Okay guys, I give up. Since my first online post to USENET in the mid-late 80s, I have received an ever-increasing amount of unsolicited and increasingly commercial (and decreasingly interesting, well-constructed, compelling) e-mail advertisement. It was amusing, then annoying, then infuriating, then… I thought… intolerable.

I have used every ounce of ingenuity and technology at my disposal against this blight. I’ve used local mail filters, increasingly sophisticated procmail scripts, commercial services, misdirection, etc. etc. etc.

None of them have worked satisfactorily.

I have tried to maintain my anonymity online, to the detriment of my public persona, my personal / public career, and my “reachability” to those persons in my various latent communities who I do not yet know.

I’ve opted out. (How naive am I? Respond to a spammer? What was I thinking?)

I’ve lobbied my congressmen, and have done so with a certain sense of guilt: appeal to the gov’t to act to restrict a freedom that is, while an economic and personal nuisance to me personally, still a basic constitutional right of all Americans and probably all human beings, depending on one’s theory of rights? How big a hypocrite am I?

None of this worked. None of this *should* work — the solutions I’ve sought have not been consistent with my basic philosophy of the technology in question, as not receiving e-mail from unknown parties as a policy is a form of censorship. And CERTAINLY any legislative solution is also censorship — and we all know how the ‘Net deals with censorship.

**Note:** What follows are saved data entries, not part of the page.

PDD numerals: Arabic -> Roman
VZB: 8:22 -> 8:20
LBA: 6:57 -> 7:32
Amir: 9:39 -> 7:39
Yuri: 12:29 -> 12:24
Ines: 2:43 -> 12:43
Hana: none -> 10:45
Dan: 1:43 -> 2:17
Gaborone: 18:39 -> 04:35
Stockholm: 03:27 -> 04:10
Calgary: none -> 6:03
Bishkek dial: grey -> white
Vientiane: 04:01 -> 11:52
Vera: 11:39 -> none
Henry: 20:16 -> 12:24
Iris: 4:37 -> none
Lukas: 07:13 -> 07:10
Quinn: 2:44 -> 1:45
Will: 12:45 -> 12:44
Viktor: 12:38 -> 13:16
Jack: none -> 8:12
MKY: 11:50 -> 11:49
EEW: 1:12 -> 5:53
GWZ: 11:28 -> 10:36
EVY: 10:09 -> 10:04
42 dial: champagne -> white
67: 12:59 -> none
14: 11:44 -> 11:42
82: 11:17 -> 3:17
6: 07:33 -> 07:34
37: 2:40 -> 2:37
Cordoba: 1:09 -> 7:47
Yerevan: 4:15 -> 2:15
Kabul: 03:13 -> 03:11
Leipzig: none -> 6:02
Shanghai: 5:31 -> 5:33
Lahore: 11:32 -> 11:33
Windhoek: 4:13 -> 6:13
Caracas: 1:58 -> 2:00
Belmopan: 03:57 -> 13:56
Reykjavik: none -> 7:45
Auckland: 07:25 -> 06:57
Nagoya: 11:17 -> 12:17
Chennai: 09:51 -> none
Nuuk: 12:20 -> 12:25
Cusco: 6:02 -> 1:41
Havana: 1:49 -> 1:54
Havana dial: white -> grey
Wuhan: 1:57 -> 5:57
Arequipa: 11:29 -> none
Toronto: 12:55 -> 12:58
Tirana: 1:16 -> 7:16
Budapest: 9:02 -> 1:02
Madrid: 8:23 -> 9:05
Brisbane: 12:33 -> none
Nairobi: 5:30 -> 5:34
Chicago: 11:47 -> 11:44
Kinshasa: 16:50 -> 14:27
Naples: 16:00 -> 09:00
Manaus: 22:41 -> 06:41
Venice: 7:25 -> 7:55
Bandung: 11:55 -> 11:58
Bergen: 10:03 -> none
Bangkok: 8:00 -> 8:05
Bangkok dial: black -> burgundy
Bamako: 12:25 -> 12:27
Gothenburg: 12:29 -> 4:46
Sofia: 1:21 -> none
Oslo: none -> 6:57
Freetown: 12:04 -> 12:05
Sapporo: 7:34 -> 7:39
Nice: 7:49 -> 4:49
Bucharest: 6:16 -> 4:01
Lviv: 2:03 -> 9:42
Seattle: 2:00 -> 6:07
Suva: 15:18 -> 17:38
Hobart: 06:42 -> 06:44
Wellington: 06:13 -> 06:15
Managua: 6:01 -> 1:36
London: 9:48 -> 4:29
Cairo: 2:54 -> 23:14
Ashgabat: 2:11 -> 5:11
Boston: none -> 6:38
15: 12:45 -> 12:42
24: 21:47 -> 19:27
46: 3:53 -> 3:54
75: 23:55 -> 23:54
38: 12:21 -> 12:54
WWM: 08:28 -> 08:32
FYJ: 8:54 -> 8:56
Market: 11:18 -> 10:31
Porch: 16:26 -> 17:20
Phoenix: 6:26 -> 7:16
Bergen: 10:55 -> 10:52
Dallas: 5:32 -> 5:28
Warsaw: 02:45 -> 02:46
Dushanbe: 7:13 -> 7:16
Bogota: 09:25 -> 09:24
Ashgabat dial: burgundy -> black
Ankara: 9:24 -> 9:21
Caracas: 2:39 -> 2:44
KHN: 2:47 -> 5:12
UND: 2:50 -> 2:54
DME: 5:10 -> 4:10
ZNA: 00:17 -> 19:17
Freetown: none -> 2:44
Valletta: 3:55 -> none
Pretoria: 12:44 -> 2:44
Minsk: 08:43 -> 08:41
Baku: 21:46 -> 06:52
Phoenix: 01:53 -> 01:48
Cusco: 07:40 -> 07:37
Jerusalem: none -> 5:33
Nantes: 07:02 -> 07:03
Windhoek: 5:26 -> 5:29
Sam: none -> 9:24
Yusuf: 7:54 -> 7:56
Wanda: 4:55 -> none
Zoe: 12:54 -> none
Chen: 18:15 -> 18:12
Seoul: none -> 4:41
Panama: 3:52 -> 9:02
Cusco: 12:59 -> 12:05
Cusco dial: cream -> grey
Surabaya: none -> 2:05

Messaging technologies must ALWAYS make a choice: either open communication from unknowns is allowed by default — enabling opportunistic communication — or it is denied, either by fiat / heuristic or by requiring inconvenient point-of-contact user intervention — or inbound communications are restricted to some explicitly designated group of “already knowns.” At Activerse, in our Ding! p2p instant messaging product, we required explicit user approval after initial contact — but it was not without its drawbacks, namely the user intervention needed to permit communications after an initial contact. The better spam filters — the personal, “client” side or user-defined ones — today use exactly this mode of operation, but the domain of e-mail messages are too rich, the notion of personal identity online too week, and the filters themselves too dumb to make this effective.

So I have come to this conclusion: I will fight no more forever. Spammers, send me your lame-ass solicitations, your broken English, your poorly phrased and even more poorly conceived dreams of having me as your customer. My e-mail address is jbone@deepfile.com. Go for it. Waste your time sending me these things; waste your money buying my name as a statistically-insignificant part of some list you pay good money for. Do this and KNOW that I will never, ever, ever buy your freakin’ product. I’m not going to visit your porn site. I’m not going to waste the time — time you say will be well spent — reading your message. I will never, ever, ever respond in any way whatsoever to your crap. Get it? You’re wanking off by spewing your rhetoric at me.

Now here’s the deal: these low-life IQ80 scum-of-the-earth who send us this garbage in fact have *EVERY RIGHT TO DO SO* and *THERE’S NO TRULY FREE TECHNOLOGICAL SOLUTION TO THE PROBLEM.* But they thrive, they justify their existance on the miniscule percent-of-a-percent of the population — also IQ80? — that gives them any sort of feedback whatsoever. IF WE ALL just IGNORE them, entirely — if we can reduce that percent-of-a-percent by another order of magnitude or two — THEY WILL GO AWAY, forever. Eventually.

Seriously.

That’s my solution. Everybody just wise up, cool down, lose the outrage, and stop feeding these bottom-feeders even the notoriety and (economically justifiable) feedback they get even now… and they’ll die off.

RANT_OFF

Of course, that’s just my opinion, I could be wrong.

jb

Better solutions? Can technology solve what are fundamentally social problems?